The 1890 House Museum could start using Tompkins Cortland Community College students to print off its promotional brochures.
And TC3 students could interact with Tompkins County youngsters of color, offering positive examples of what a higher education experience looks like to kids who might otherwise not picture it for themselves.
Lime bikes are now being used at TC3’s Dryden campus and in the village of Dryden to help people get around.
All of the above are examples of what a new position created at Tompkins Cortland Community College, aims to do — or in the case of the Lime bikes, has already done.
Deborah Mohlenhoff is the college’s new Director of Community Outreach and Engagement. Since midsummer Mohlenhoff has been overseeing some projects (like the implementation of Lime bikes on campus) at TC3, though she’s officially only held the new title for about a week.
Previously Mohlenhoff oversaw student activities at TC3 — a role she held for eight years, after a 17-year career at Ithaca College.
But as TC3 President Orinthia Montague’s goal has been to make the college more community focused, she created the community outreach position to oversee projects that can do just that.
Mohlenhoff, also deputy mayor for the city of Ithaca, was chosen for the post because of her experience in higher education and her community connections and ability to network.
Speaking on Tuesday at TC3’s Cortland extension center on south Main Street, Mohlenhoff said the goal of the job is to increase the partnerships the college has in both Tompkins and Cortland counties.
The end result is to help students feel connected to the communities, to spread goodwill, to serve those communities and to perhaps entice area students to attend TC3, Mohlenhoff said.
Although the college has already done these things to a certain extent, previously there was no specific person to oversee it all — it was just another task for the president to handle, Mohlenhoff said.
But with Mohlenhoff in the role, there is now a specific pipeline to connect the college with the community.
“We’re asking the community, ‘What do you need and if we can fill the need, we’ll do it,’“ said Mohlenhoff.
Montague said she created the position to serve as a conduit for the community to connect with TC3 on possible collaborations and partnerships.
Mohlenhoff and Montague already met with the 1890 House Museum in Cortland to discuss possible partnerships. One idea was for graphic design students, who are learning about brochure printing, to print real brochures for the 1890 House through their course.
This experience would be twofold: It would fulfill SUNY’s educational goal that students have a hands-on learning experience, and it would provide a needed service for the community partner, Mohlenhoff said.
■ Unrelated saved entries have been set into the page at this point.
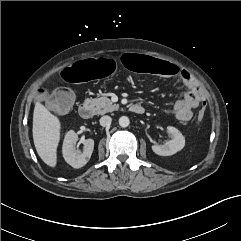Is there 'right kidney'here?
I'll return each mask as SVG.
<instances>
[{
  "label": "right kidney",
  "instance_id": "1",
  "mask_svg": "<svg viewBox=\"0 0 241 241\" xmlns=\"http://www.w3.org/2000/svg\"><path fill=\"white\" fill-rule=\"evenodd\" d=\"M77 141L78 135L71 130L65 135L63 142V157L65 161L73 168H81L86 165L94 149L93 139H86L81 141L83 144L82 151L76 149L75 146Z\"/></svg>",
  "mask_w": 241,
  "mask_h": 241
}]
</instances>
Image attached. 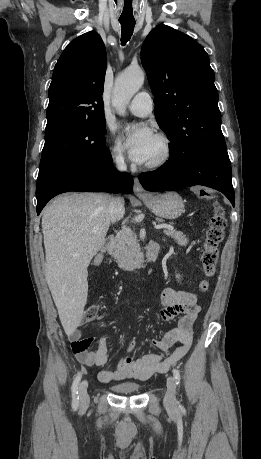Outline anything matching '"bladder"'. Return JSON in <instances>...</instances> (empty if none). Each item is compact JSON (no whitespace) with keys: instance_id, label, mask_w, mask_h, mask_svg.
Segmentation results:
<instances>
[{"instance_id":"31cf9c89","label":"bladder","mask_w":261,"mask_h":459,"mask_svg":"<svg viewBox=\"0 0 261 459\" xmlns=\"http://www.w3.org/2000/svg\"><path fill=\"white\" fill-rule=\"evenodd\" d=\"M112 389L120 394H134L140 391V385L135 382H120L114 384Z\"/></svg>"}]
</instances>
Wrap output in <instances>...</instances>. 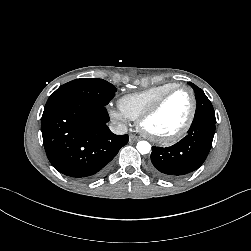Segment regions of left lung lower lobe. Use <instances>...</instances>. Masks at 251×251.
I'll return each mask as SVG.
<instances>
[{
    "label": "left lung lower lobe",
    "mask_w": 251,
    "mask_h": 251,
    "mask_svg": "<svg viewBox=\"0 0 251 251\" xmlns=\"http://www.w3.org/2000/svg\"><path fill=\"white\" fill-rule=\"evenodd\" d=\"M215 115L194 117L188 134L170 147H152L151 170L164 179H177L198 169L211 149L215 133Z\"/></svg>",
    "instance_id": "1"
}]
</instances>
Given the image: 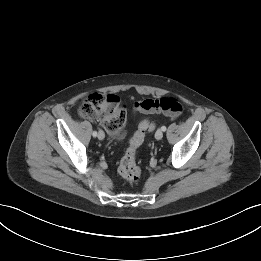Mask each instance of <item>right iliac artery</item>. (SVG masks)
Returning <instances> with one entry per match:
<instances>
[{"label": "right iliac artery", "mask_w": 261, "mask_h": 261, "mask_svg": "<svg viewBox=\"0 0 261 261\" xmlns=\"http://www.w3.org/2000/svg\"><path fill=\"white\" fill-rule=\"evenodd\" d=\"M92 135H93V137H96L97 136V132L93 131Z\"/></svg>", "instance_id": "obj_1"}]
</instances>
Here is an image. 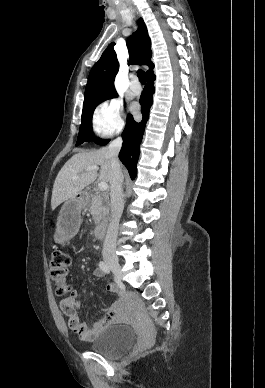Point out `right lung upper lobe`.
Instances as JSON below:
<instances>
[{
	"label": "right lung upper lobe",
	"instance_id": "cb5924a9",
	"mask_svg": "<svg viewBox=\"0 0 265 388\" xmlns=\"http://www.w3.org/2000/svg\"><path fill=\"white\" fill-rule=\"evenodd\" d=\"M126 44L129 51V65L143 63L149 66L147 75L153 72L151 40L142 19L139 20L138 30L127 39ZM113 47L114 43H111L92 67L85 88L84 100L115 89L113 82L119 69V63Z\"/></svg>",
	"mask_w": 265,
	"mask_h": 388
}]
</instances>
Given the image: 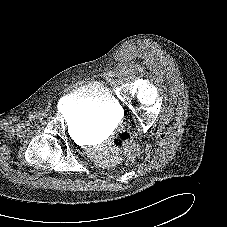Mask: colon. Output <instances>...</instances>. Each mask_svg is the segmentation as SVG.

That partnership hasn’t been formalized yet, but it was discussed.
So was another idea — connecting TC3 students of color with My Brother’s Keeper youths. My Brother’s Keeper was launched by President Barack Obama in 2014 as a way to create opportunities for boys and young men of color.
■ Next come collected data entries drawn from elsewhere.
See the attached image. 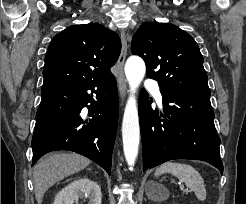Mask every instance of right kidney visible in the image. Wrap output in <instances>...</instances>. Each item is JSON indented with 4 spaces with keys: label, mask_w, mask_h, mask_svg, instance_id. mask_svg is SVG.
<instances>
[{
    "label": "right kidney",
    "mask_w": 246,
    "mask_h": 204,
    "mask_svg": "<svg viewBox=\"0 0 246 204\" xmlns=\"http://www.w3.org/2000/svg\"><path fill=\"white\" fill-rule=\"evenodd\" d=\"M79 199L88 204H101L100 186L88 178H79L64 187L55 197L53 204H78Z\"/></svg>",
    "instance_id": "ca27d5eb"
}]
</instances>
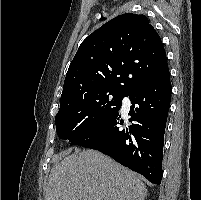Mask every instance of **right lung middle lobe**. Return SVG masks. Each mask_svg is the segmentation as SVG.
Listing matches in <instances>:
<instances>
[{
    "mask_svg": "<svg viewBox=\"0 0 201 200\" xmlns=\"http://www.w3.org/2000/svg\"><path fill=\"white\" fill-rule=\"evenodd\" d=\"M109 95L113 96L111 100ZM125 96L115 91H97L61 102L55 117L58 137L71 142L98 126L121 108Z\"/></svg>",
    "mask_w": 201,
    "mask_h": 200,
    "instance_id": "dd1d6c3e",
    "label": "right lung middle lobe"
}]
</instances>
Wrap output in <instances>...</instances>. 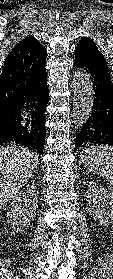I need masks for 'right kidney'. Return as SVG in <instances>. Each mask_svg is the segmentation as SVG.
I'll use <instances>...</instances> for the list:
<instances>
[{
    "label": "right kidney",
    "instance_id": "obj_1",
    "mask_svg": "<svg viewBox=\"0 0 113 279\" xmlns=\"http://www.w3.org/2000/svg\"><path fill=\"white\" fill-rule=\"evenodd\" d=\"M37 204L38 191L33 185L27 186L13 198L6 215L13 232H21L30 226L36 215Z\"/></svg>",
    "mask_w": 113,
    "mask_h": 279
}]
</instances>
The partnership idea is that local youths who are involved with My Brother’s Keeper would come to the Ithaca extension center to do their homework and interact with TC3 students of color. These interactions could possibly make some kids who otherwise might not have considered college see a future in higher education, Mohlenhoff said.
The Lime bikes came about because both the village of Dryden and TC3 students saw a need for another form of transportation around town and campus, she said. The college and village worked out a memorandum of understanding and now both community members and students can get around on Lime bikes, stationed throughout the community and campus.
“For us it was a win-win — students need transportation, sometimes even if it’s coming from the residence hall down the hill to class,” she said.
Students, or anyone with a .edu email address, are offered a 50 percent discount on the ride. It’s partnerships like these that Mohlenhoff wants to see more of.